Elementary
Sunday, January 25, 2009 17:50
Software can get quite expensive, as such it’s always nice finding alternatives to save a few quid. As much a fan of open source as I am GIMP is still a bit weird for people and hasn’t taken much hold, Adobe Photoshop is therefore predominantly perceived as the one and only for photographers, web heads and as a complimentary tool to Illustrator for most design studios, it’s feature set is deep and extensive…..however so it is it’s price at around £400-£500 (unless you qualify for educational discount)……however there is an alternative, and an extremely capable one at that – we’re looking at Adobe Photoshop Elements 6.
Being a long term photographer myself and having also provided professional heritage digitisation support for the Science Museum group (for 9 years) I’ve had exposure (no pun intended) to the depth of features required for both personal, contemporary (artistic) and archive image processing. Full blown Photoshop is ideal for all areas, and more, but it’s the ‘and more’ which the vast majority of users up to semi-pro level (and perhaps even beyond) don’t really need to pay for (e.g Curves, CMYK options and a few correction tools).

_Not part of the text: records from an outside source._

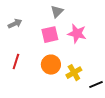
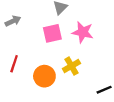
orange circle: (51, 65) -> (44, 76), moved
yellow cross: (74, 73) -> (71, 66), moved

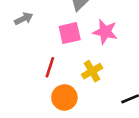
red line: (14, 64) -> (50, 67), moved
orange circle: (44, 76) -> (64, 97), moved

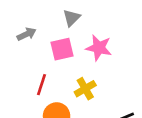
gray arrow: (24, 19) -> (27, 34), moved

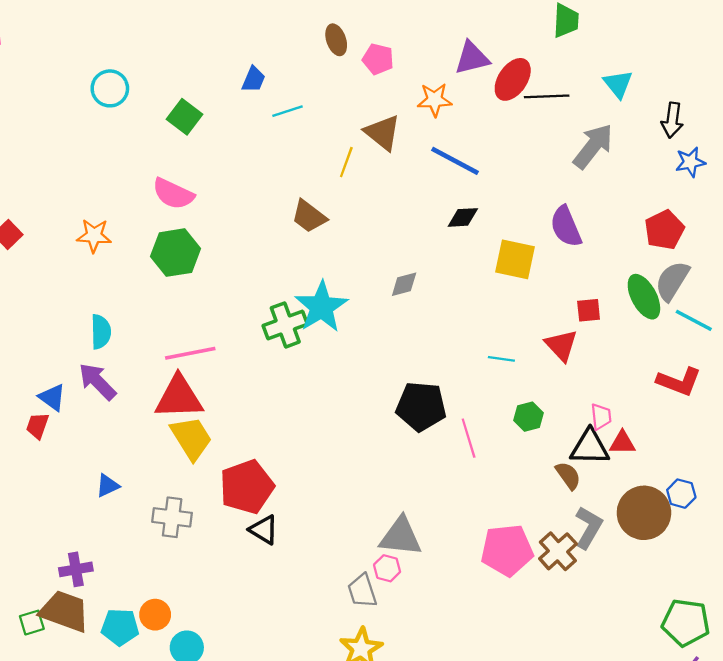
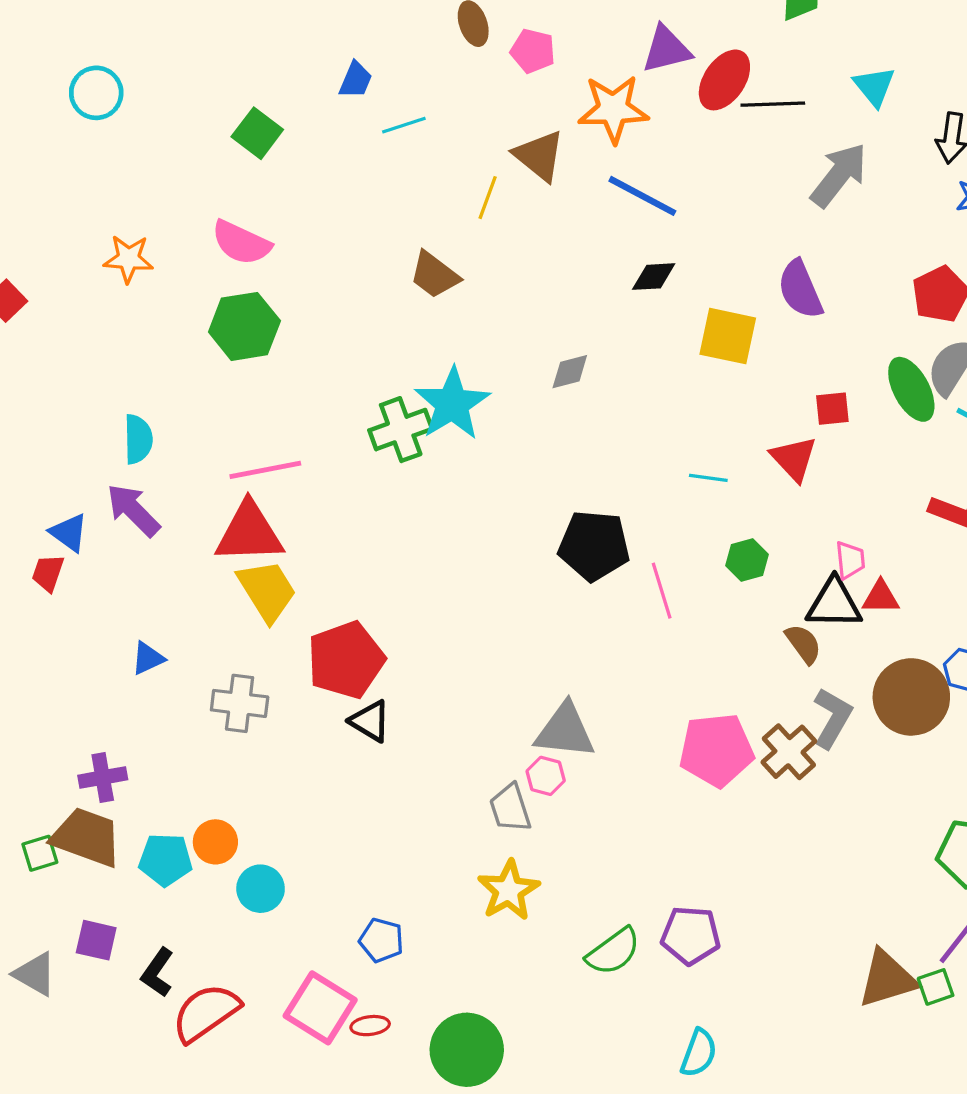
cyan circle: (110, 88) -> (96, 93), moved
orange star: (435, 100) -> (613, 109), size x1.4
orange star: (94, 236) -> (128, 259), moved

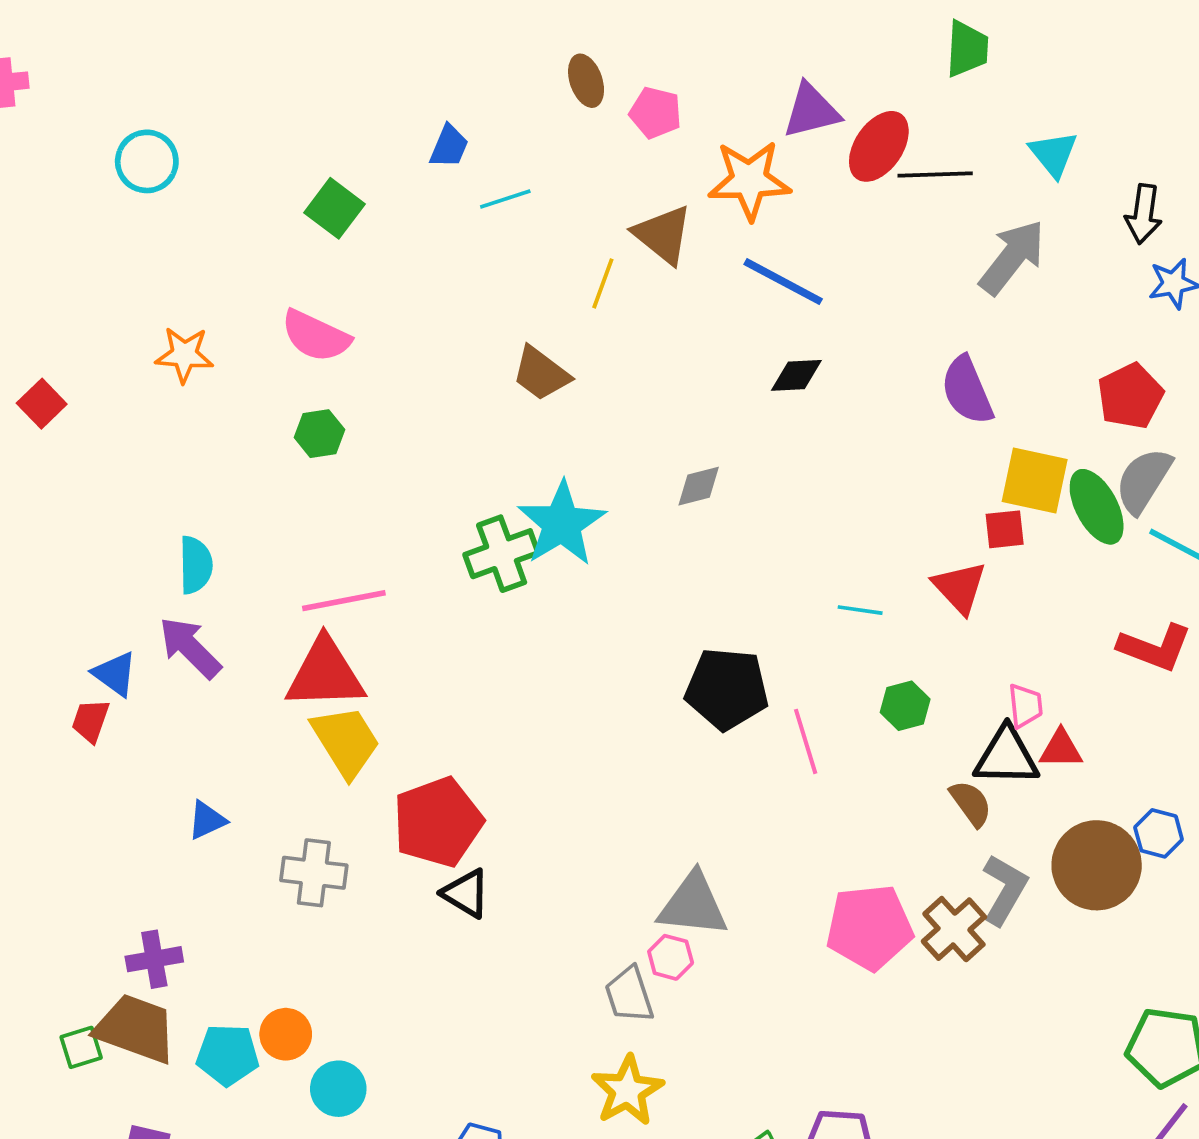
green hexagon: (244, 326) -> (320, 434), size x0.6
yellow square: (728, 336) -> (1035, 481), moved

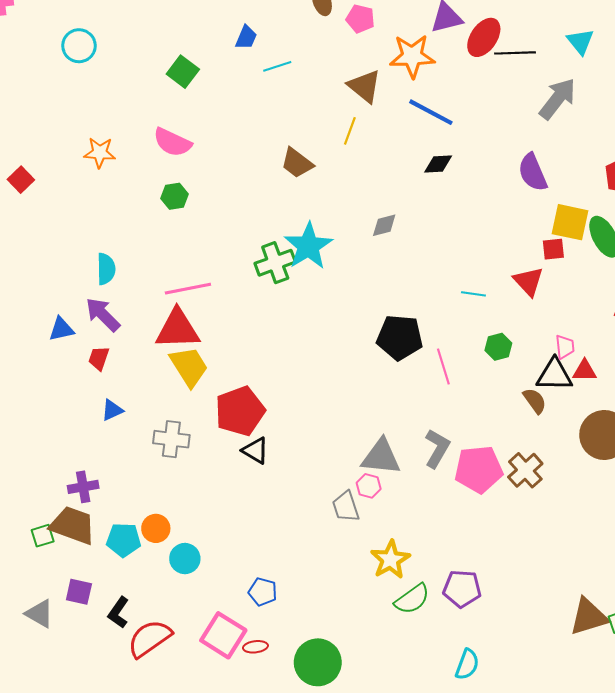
yellow line: (603, 283) -> (350, 131), moved
blue triangle: (115, 674) -> (61, 329), turned -48
red trapezoid: (91, 721) -> (99, 358), moved
gray L-shape: (1005, 890) -> (437, 448), moved
yellow star: (627, 1091) -> (390, 560), moved

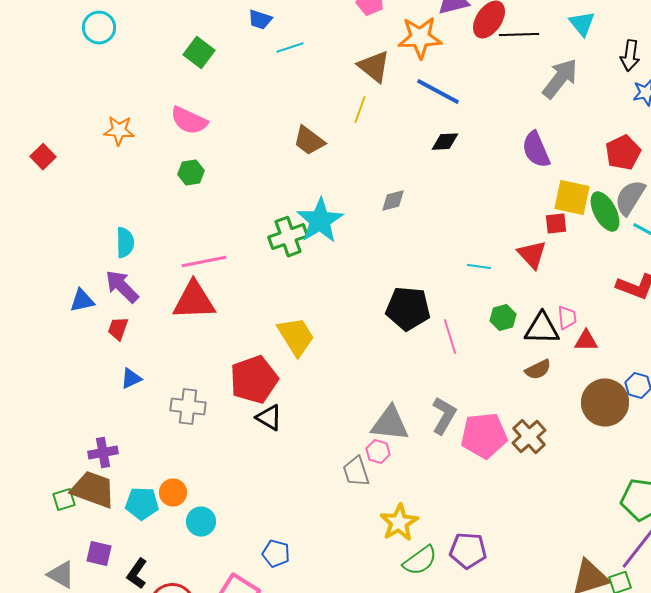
blue trapezoid: (246, 37) -> (260, 20), turned 85
yellow trapezoid: (189, 366) -> (296, 337), moved
black triangle: (554, 375) -> (542, 329), moved
brown semicircle: (535, 401) -> (538, 370), turned 100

Photoshop Elements 6 is available for around an 8th of the cost of full blown Photoshop (CS4), yes, quite a saving indeed, and you know, I really like it, I also really rate it. The interface has a nice grey Lightroom-esque feel and offers not only an almost full Photoshop feature set but presents the regularly used tools for general editing via groovy ‘one-stop shop’ side bar access. The side bar too offers a range of really useful ‘home-usery’ wizard stylie bits and bobs like photobooks (hey, we all enjoy a bit of fun here and there..!), the Project Bin viewing bar along the bottom of the window is again also great and offers a direct share link for creating a Web Gallery, Emailing images, ordering prints or burning onto CD/DVD….dead nice, it really brings out and simplifies many of the deep rooted Photoshop actions, PDF slide show creation for example is another easy accessible quick feature, as is batch processing.
Even without the huge price differential I would strongly recommend Elements as an image editor of choice, however at such a saving it’s a no brainer (unless you’re a GIMP), I have both on my Mac and to be honest I invariably fire up Elements.
*NOTE* - iPhoto I haven’t mentioned – although both intuitive and useable with great integration into both the iLife suite and resulting Mac world it’s more of a happy snappers application than a tool for *real* image processing.